Susan was not the first to return to Unicorn Farm, neither was she the last. The tables in the barn were laden with bread and cold delicacies, and big, steaming pots of tea kept hot by magic.
  Thora and Taavi sat at either side of the doors. And when Susan entered, Taavi told her to place the lantern in one of the crates by the door, eat and drink, get warm and return  to him. She laded a plate and filled up a mug, then she stood by the stove, eating and drinking until she stopped being cold and hungry. She just stood for a few minutes, collecting her thoughts.
  Taavi bade her sit down next to him and tell about what had happened. Susan recounted all of what had happened to her, and ended up by asking if mice really ate candles. "You really listened in on the thoughts of a mouse. That was very good for a second try. Now, please, go and sit somewhere, before talking to anybody else I want you to write down everything you remember. And yes, mice eat candles. It's mostly wax and paraffin after all, not much to live off in that mixture, but totally harmless."

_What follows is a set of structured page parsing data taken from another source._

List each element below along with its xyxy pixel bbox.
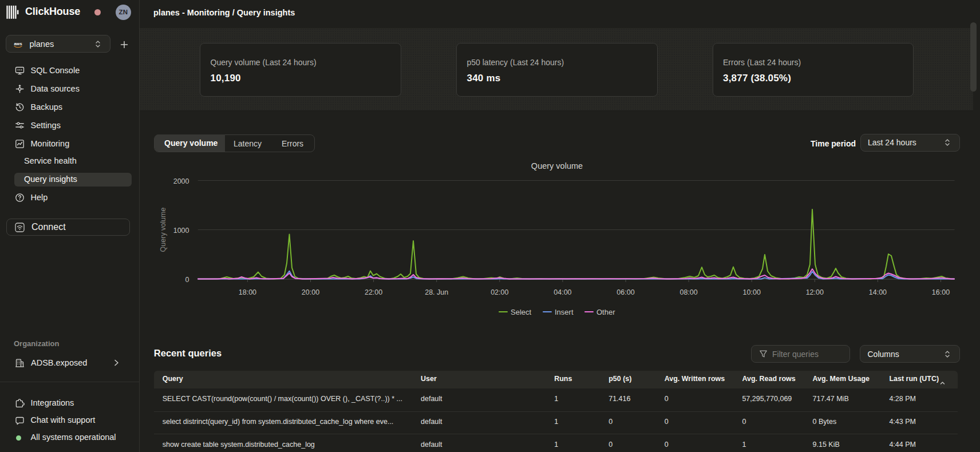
svg-text:10:00: 10:00 (743, 288, 761, 296)
svg-text:16:00: 16:00 (932, 288, 950, 296)
svg-text:08:00: 08:00 (679, 288, 697, 296)
svg-text:12:00: 12:00 (806, 288, 824, 296)
svg-text:1000: 1000 (173, 227, 189, 235)
svg-text:06:00: 06:00 (617, 288, 634, 296)
svg-text:0: 0 (185, 276, 189, 284)
svg-text:20:00: 20:00 (302, 288, 319, 296)
svg-text:14:00: 14:00 (869, 288, 887, 296)
svg-text:22:00: 22:00 (365, 288, 382, 296)
svg-text:02:00: 02:00 (491, 288, 508, 296)
svg-text:2000: 2000 (173, 177, 189, 185)
svg-text:Query volume: Query volume (159, 208, 167, 252)
svg-text:28. Jun: 28. Jun (425, 288, 448, 296)
svg-text:aws: aws (14, 41, 22, 46)
svg-text:18:00: 18:00 (239, 288, 256, 296)
svg-text:04:00: 04:00 (554, 288, 571, 296)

   Susan took her notebook and pencils and sat by a table near the stove. She wrote an account of her meeting with the mouse, and what happened afterwards. This made her remember the stone with a hole, and she pulled it out and looked at it. It was white, but the white was like some sort of rough glazing. Susan tried rubbing and polishing the stone. It did not change. She looked through the hole, and the world seemed just a bit more colourful. Taavi came over to her. "So, you found a lucky stone. What do you know about them?"

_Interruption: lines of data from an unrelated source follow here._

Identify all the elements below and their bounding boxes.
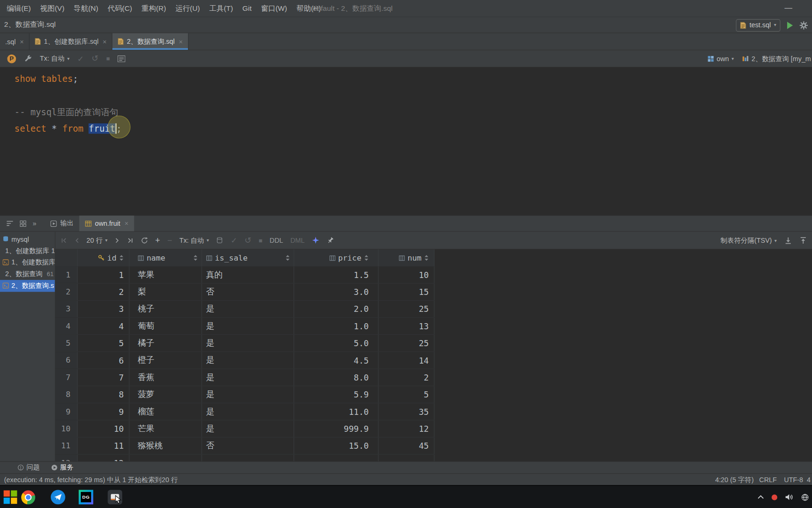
caret-position[interactable]: 4:20 (5 字符) (715, 474, 754, 485)
more-tabs-icon[interactable]: » (32, 220, 36, 228)
close-icon[interactable]: × (20, 38, 23, 46)
cell-is_sale[interactable]: 是 (202, 335, 294, 351)
cell-is_sale[interactable]: 否 (202, 437, 294, 454)
encoding[interactable]: UTF-8 (784, 474, 803, 485)
previous-page-icon[interactable] (74, 237, 79, 243)
cell-num[interactable]: 14 (379, 352, 435, 368)
cell-name[interactable] (130, 454, 202, 461)
pin-icon[interactable] (327, 237, 334, 244)
cell-id[interactable]: 3 (78, 301, 129, 317)
dml-button[interactable]: DML (290, 237, 304, 245)
minimize-button[interactable]: — (785, 0, 793, 16)
editor-tab[interactable]: 1、创建数据库.sql × (30, 33, 112, 50)
row-number[interactable]: 11 (55, 437, 78, 454)
cell-name[interactable]: 香蕉 (130, 369, 202, 386)
bottom-tab-problems[interactable]: 问题 (17, 463, 39, 472)
breadcrumb[interactable]: 2、数据查询.sql (4, 20, 56, 30)
close-icon[interactable]: × (125, 220, 128, 228)
volume-icon[interactable] (785, 493, 794, 500)
cell-name[interactable]: 葡萄 (130, 318, 202, 334)
cell-num[interactable]: 10 (379, 266, 435, 283)
cell-is_sale[interactable]: 否 (202, 284, 294, 300)
row-number[interactable]: 5 (55, 335, 78, 351)
cell-name[interactable]: 榴莲 (130, 403, 202, 420)
column-header-id[interactable]: id (78, 249, 129, 266)
grid-stop-icon[interactable]: ■ (258, 237, 262, 243)
cell-id[interactable]: 9 (78, 403, 129, 420)
cell-id[interactable]: 11 (78, 437, 129, 454)
code-line[interactable] (15, 87, 812, 103)
editor-tab[interactable]: .sql × (0, 33, 30, 50)
download-icon[interactable] (785, 237, 792, 244)
editor[interactable]: show tables; -- mysql里面的查询语句select * fro… (0, 67, 812, 215)
cell-price[interactable]: 5.9 (294, 386, 379, 403)
row-number[interactable]: 2 (55, 284, 78, 300)
cell-id[interactable]: 10 (78, 421, 129, 437)
code-line[interactable]: -- mysql里面的查询语句 (15, 103, 812, 120)
row-number[interactable]: 3 (55, 301, 78, 317)
column-header-is_sale[interactable]: is_sale (202, 249, 294, 266)
ddl-button[interactable]: DDL (270, 237, 283, 245)
cell-price[interactable] (294, 454, 379, 461)
service-item[interactable]: 1、创建数据库 (0, 257, 55, 269)
cell-name[interactable]: 菠萝 (130, 386, 202, 403)
sort-arrows-icon[interactable] (364, 254, 369, 261)
cell-num[interactable]: 5 (379, 386, 435, 403)
cell-is_sale[interactable]: 真的 (202, 266, 294, 283)
menu-item[interactable]: 编辑(E) (2, 0, 35, 17)
rollback-icon[interactable]: ↺ (92, 55, 99, 63)
close-icon[interactable]: × (103, 38, 107, 46)
column-header-name[interactable]: name (130, 249, 202, 266)
windows-start-icon[interactable] (3, 490, 18, 504)
cell-is_sale[interactable]: 是 (202, 369, 294, 386)
schema-selector[interactable]: own ▾ (707, 55, 734, 63)
cell-num[interactable]: 13 (379, 318, 435, 334)
blue-app-icon[interactable] (51, 490, 65, 504)
run-config-selector[interactable]: test.sql ▾ (736, 19, 780, 31)
first-page-icon[interactable] (61, 237, 67, 243)
cell-name[interactable]: 芒果 (130, 421, 202, 437)
wrench-icon[interactable] (24, 55, 32, 63)
cell-name[interactable]: 橙子 (130, 352, 202, 368)
cell-price[interactable]: 4.5 (294, 352, 379, 368)
cell-id[interactable]: 8 (78, 386, 129, 403)
menu-item[interactable]: 窗口(W) (256, 0, 292, 17)
cell-num[interactable] (379, 454, 435, 461)
cell-id[interactable]: 5 (78, 335, 129, 351)
row-number[interactable]: 1 (55, 266, 78, 283)
tx-mode-selector[interactable]: Tx: 自动▾ (40, 54, 70, 64)
cell-name[interactable]: 桃子 (130, 301, 202, 317)
row-number[interactable]: 9 (55, 403, 78, 420)
datagrip-icon[interactable]: DG (79, 490, 94, 504)
row-number[interactable]: 4 (55, 318, 78, 334)
output-panel-icon[interactable] (118, 55, 126, 62)
indent-indicator[interactable]: 4 (807, 474, 811, 485)
menu-item[interactable]: 工具(T) (204, 0, 237, 17)
row-number[interactable]: 8 (55, 386, 78, 403)
column-header-price[interactable]: price (294, 249, 379, 266)
cell-is_sale[interactable]: 是 (202, 421, 294, 437)
stop-icon[interactable]: ■ (106, 56, 110, 62)
commit-icon[interactable]: ✓ (77, 55, 84, 63)
service-item[interactable]: 1、创建数据库 1 (0, 245, 55, 257)
submit-db-icon[interactable] (216, 237, 223, 244)
tray-expand-icon[interactable] (757, 495, 764, 499)
cell-price[interactable]: 15.0 (294, 437, 379, 454)
add-row-icon[interactable]: + (155, 236, 160, 245)
menu-item[interactable]: 导航(N) (69, 0, 103, 17)
cell-id[interactable]: 4 (78, 318, 129, 334)
cell-num[interactable]: 12 (379, 421, 435, 437)
cell-num[interactable]: 25 (379, 301, 435, 317)
cell-id[interactable]: 6 (78, 352, 129, 368)
settings-gear-icon[interactable] (800, 21, 808, 30)
sort-arrows-icon[interactable] (193, 254, 198, 261)
cell-price[interactable]: 11.0 (294, 403, 379, 420)
last-page-icon[interactable] (127, 237, 133, 243)
cell-id[interactable]: 1 (78, 266, 129, 283)
cell-name[interactable]: 苹果 (130, 266, 202, 283)
toolwindow-tab[interactable]: 输出 (45, 215, 79, 231)
menu-item[interactable]: Git (238, 0, 257, 17)
toolwindow-tab[interactable]: own.fruit × (79, 215, 134, 231)
refresh-icon[interactable] (141, 237, 148, 244)
code-line[interactable]: show tables; (15, 71, 812, 87)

  "My aunt hangs them on her house in a string, she collects them. She says they bring luck and keep lightening away. I don't know if it's true or not. I do not remember reading about hem anywhere."
  "Bullshit! Don't people ever teach something useful nowadays? Oh! Pardon my French, Susan," Taavi said when she looked a bit shocked. "I keep forgetting that not all apprentices have wizarding parents."

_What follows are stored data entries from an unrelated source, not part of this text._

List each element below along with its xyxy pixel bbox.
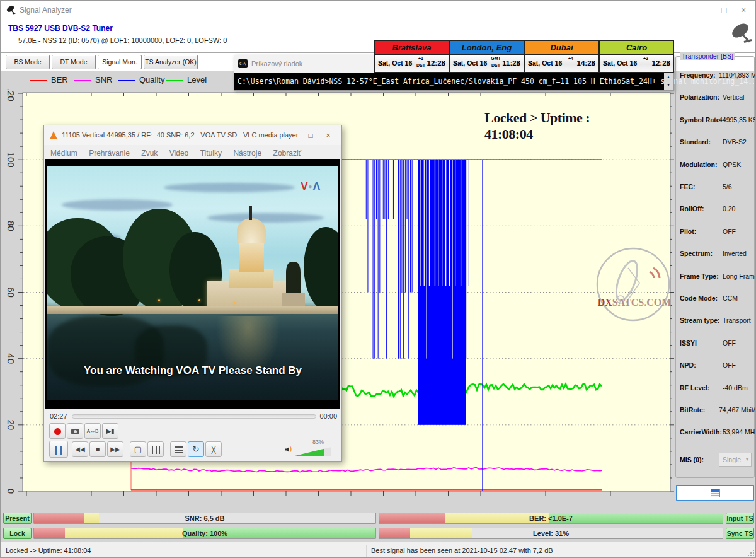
present-button[interactable]: Present bbox=[3, 513, 32, 524]
tab-ts-analyzer[interactable]: TS Analyzer (OK) bbox=[144, 55, 198, 69]
playlist-button[interactable] bbox=[170, 441, 186, 457]
close-button[interactable]: × bbox=[734, 3, 753, 17]
legend-line-quality bbox=[118, 80, 135, 81]
transponder-title: Transponder [BS] bbox=[680, 52, 735, 60]
device-info: 57.0E - NSS 12 (ID: 0570) @ LOF1: 100000… bbox=[18, 37, 227, 44]
vlc-cone-icon bbox=[50, 131, 57, 139]
field-value: 53,994 MHz bbox=[723, 428, 756, 436]
legend-label-snr: SNR bbox=[95, 75, 112, 84]
menu-subtitles[interactable]: Titulky bbox=[200, 149, 222, 158]
clock-city: London, Eng bbox=[450, 41, 524, 55]
console-body[interactable]: C:\Users\Roman Dávid>NSS 12-57°E_East Af… bbox=[234, 73, 673, 90]
ber-meter: BER: <1.0E-7 bbox=[379, 513, 723, 524]
clock-dubai: Dubai Sat, Oct 16 +4 14:28 bbox=[524, 40, 599, 73]
extended-settings-button[interactable] bbox=[147, 441, 164, 457]
level-value: Level: 31% bbox=[379, 530, 723, 537]
video-subtitle: You are Watching VOA TV Please Stand By bbox=[47, 364, 338, 377]
vlc-video-area[interactable]: V●Λ You are Watching VOA TV Please Stand… bbox=[45, 159, 340, 409]
mis-select[interactable]: Single ▾ bbox=[719, 453, 752, 467]
clock-cairo: Cairo Sat, Oct 16 +2 12:28 bbox=[599, 40, 674, 73]
app-icon bbox=[6, 5, 16, 15]
console-scrollbar[interactable]: ▲ ▼ bbox=[664, 73, 673, 90]
input-ts-button[interactable]: Input TS bbox=[726, 513, 754, 524]
vlc-minimize-button[interactable]: – bbox=[285, 129, 301, 142]
svg-text:80: 80 bbox=[6, 221, 16, 231]
field-value: 74,467 Mbit/s bbox=[719, 406, 756, 414]
clock-tz: GMT bbox=[489, 56, 503, 61]
field-value: DVB-S2 bbox=[723, 138, 747, 146]
mis-value: Single bbox=[723, 456, 741, 463]
field-value: Long Frame bbox=[723, 272, 756, 280]
fullscreen-button[interactable]: ▢ bbox=[130, 441, 146, 457]
svg-text:40: 40 bbox=[6, 353, 16, 364]
maximize-button[interactable]: □ bbox=[714, 3, 733, 17]
previous-button[interactable]: ◀◀ bbox=[72, 441, 88, 457]
legend-label-level: Level bbox=[187, 75, 207, 84]
field-label: Stream type: bbox=[680, 317, 720, 324]
stop-button[interactable]: ■ bbox=[89, 441, 106, 457]
scroll-up-icon[interactable]: ▲ bbox=[664, 73, 673, 81]
vlc-title-bar[interactable]: 11105 Vertical 44995,35 / RF: -40 SNR: 6… bbox=[44, 125, 341, 145]
frame-by-frame-button[interactable]: ▶▮ bbox=[102, 423, 118, 439]
lock-button[interactable]: Lock bbox=[3, 528, 32, 539]
clock-london: London, Eng Sat, Oct 16 GMT DST 11:28 bbox=[449, 40, 524, 73]
tab-dt-mode[interactable]: DT Mode bbox=[52, 55, 96, 69]
ts-info-button[interactable] bbox=[676, 485, 754, 501]
menu-audio[interactable]: Zvuk bbox=[141, 149, 158, 158]
minimize-button[interactable]: – bbox=[694, 3, 713, 17]
menu-tools[interactable]: Nástroje bbox=[233, 149, 261, 158]
ab-loop-button[interactable]: A↔B bbox=[84, 423, 101, 439]
svg-text:60: 60 bbox=[6, 287, 16, 298]
shuffle-button[interactable]: ╳ bbox=[205, 441, 222, 457]
capitol-dome bbox=[237, 218, 266, 244]
chevron-down-icon: ▾ bbox=[746, 453, 748, 466]
status-best-signal: Best signal has been seen at 2021-10-15 … bbox=[371, 547, 553, 554]
field-value: 0.20 bbox=[723, 205, 735, 212]
legend-line-ber bbox=[30, 80, 47, 81]
snapshot-button[interactable] bbox=[67, 423, 83, 439]
dxsatcs-watermark-logo bbox=[594, 245, 672, 323]
cmd-icon: C:\ bbox=[238, 59, 248, 68]
field-label: FEC: bbox=[680, 183, 696, 190]
clock-body: Sat, Oct 16 GMT DST 11:28 bbox=[450, 55, 524, 72]
vlc-close-button[interactable]: × bbox=[320, 129, 336, 142]
snr-value: SNR: 6,5 dB bbox=[34, 514, 375, 522]
clock-time: 14:28 bbox=[577, 59, 595, 67]
field-value: 11104,893 MHz bbox=[719, 71, 756, 79]
field-value: 44995,35 KS/s bbox=[719, 116, 756, 124]
next-button[interactable]: ▶▶ bbox=[107, 441, 123, 457]
vlc-window-title: 11105 Vertical 44995,35 / RF: -40 SNR: 6… bbox=[62, 131, 298, 139]
svg-text:120: 120 bbox=[6, 89, 16, 102]
legend-line-snr bbox=[74, 80, 91, 81]
clock-date: Sat, Oct 16 bbox=[528, 59, 562, 67]
scroll-down-icon[interactable]: ▼ bbox=[664, 81, 673, 90]
tab-signal-mon[interactable]: Signal Mon. bbox=[98, 55, 142, 69]
menu-video[interactable]: Video bbox=[169, 149, 188, 158]
signal-analyzer-window: Signal Analyzer – □ × TBS 5927 USB DVB-S… bbox=[0, 0, 756, 558]
clock-body: Sat, Oct 16 +2 12:28 bbox=[600, 55, 673, 72]
loop-button[interactable]: ↻ bbox=[188, 441, 204, 457]
menu-view[interactable]: Zobraziť bbox=[273, 149, 302, 158]
speaker-icon bbox=[285, 447, 289, 452]
clock-time: 11:28 bbox=[502, 59, 520, 67]
vlc-maximize-button[interactable]: □ bbox=[302, 129, 319, 142]
field-value: OFF bbox=[723, 339, 736, 347]
menu-playback[interactable]: Prehrávanie bbox=[89, 149, 130, 158]
menu-medium[interactable]: Médium bbox=[50, 149, 77, 158]
pause-button[interactable] bbox=[49, 441, 68, 458]
clock-time: 12:28 bbox=[652, 59, 670, 67]
sync-ts-button[interactable]: Sync TS bbox=[726, 528, 754, 539]
level-meter: Level: 31% bbox=[379, 528, 723, 539]
clock-bratislava: Bratislava Sat, Oct 16 +1 DST 12:28 bbox=[374, 40, 449, 73]
tbs-dish-logo bbox=[730, 22, 754, 45]
tab-bs-mode[interactable]: BS Mode bbox=[6, 55, 50, 69]
resize-grip[interactable] bbox=[747, 549, 755, 557]
voa-video-frame: V●Λ You are Watching VOA TV Please Stand… bbox=[47, 166, 338, 400]
record-button[interactable] bbox=[49, 423, 66, 439]
seek-slider[interactable] bbox=[72, 414, 316, 419]
field-label: Modulation: bbox=[680, 161, 717, 168]
clock-tz: +4 bbox=[564, 56, 578, 61]
clock-city: Bratislava bbox=[375, 41, 449, 55]
volume-slider[interactable] bbox=[292, 447, 331, 456]
svg-text:0: 0 bbox=[6, 489, 16, 494]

  Susan smiled at him. "it seems there's more to lucky stones than luck and averting lightening," Susan said. "Could you tell me more. please?"
  "I could, but I do not have the time right now. Either you go to the library and find Stones and their Use by Magical Properties written by   Jasper Flint, or you wait until everyone is back. Or better still, do both. Go to the library, get the book, return here and read. When all green team members have returned, and my duties done, I'll come over and tell you a bit more. I think we can manage before school's out for today."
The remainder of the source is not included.